Don't go to bed too early.

"It actually pushes your bed time much later because you're putting pressure on yourself to get a certain amount of sleep in a certain amount of time, and then when you don't fall asleep, you start to get anxious, which then releases adrenalin in your body," Kennedy explains. "When we're anxious, our body goes into fight or flight, even when we're anxious about wanting to be asleep. That fight or flight response delays your sleep onset even more."

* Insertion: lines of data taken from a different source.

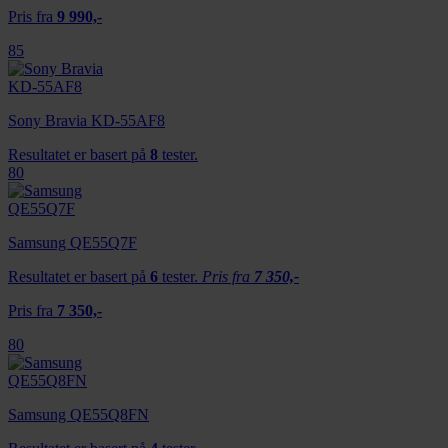
Pris fra
9 990,-
85
Sony Bravia KD-55AF8
Resultatet er basert på
8
tester.
80
Samsung QE55Q7F
Resultatet er basert på
6
tester.
Pris fra
7 350,-
Pris fra
7 350,-
80
Samsung QE55Q8FN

Create slept debt to reset.

"Typically, what we would do in a CBT (cognitive behavioral therapy) for insomnia, would be to make your bed time much later, to try to figure out what your body wants to do, and then by doing that, constricting the amount of time you have to sleep," says Kennedy. 'If I were to say, 'All right, you can't go to bed, you can't even turn your lights out until 1:00 a.m, but you have to get up at 7:30 a.m.' If that's not enough sleep for you, then you'll start to accumulate enough of a sleep debt that if we then widen that window, you'll be able to sleep during that time."

If you can't sleep, read.

"Read, because you have time to read. Instead of turning out your lights at midnight let's say, if you just started reading in bed, eventually you would be so sleepy, you couldn't stay awake," Kennedy tells me. "Part of the reason is that reading gives your thoughts somewhere to go. It's taking them away from the anxiety of, 'I hope I can sleep. If I fall asleep now, I'll have six good hours.' Or, 'What's gonna happen tomorrow,' whatever. If you're reading, your mind doesn't have a chance to do that. And then your body can take over with it's natural fatigue when it's ready.

Stay off your phone.

"The backlighting [of your phone] is blue light, and blue light shuts off your body's melatonin, the pathway from your retina to this little switch that says it's daytime or it's nighttime," Kennedy explains. "It's extremely direct, and so you're basically shining a light onto that light switch that's saying, 'Oh wait, it's daytime, don't give me melatonin.' The other reason you don't wanna be on your phone is because it's too easy to click over and go, 'Let me just check my email one last time,' or, 'Let me see what's going on online.'"

Watch your weekends.

"When you sleep late on weekends, you distort your schedule, and then it's hard to get back on track," Kennedy says. "Don't sleep so late, particularly on Sundays. If you sleep late on Saturday and go out late on Saturday night, as long as you get up on Sunday morning, you're not gonna feel awesome on Sunday, but you'll do better on Sunday night."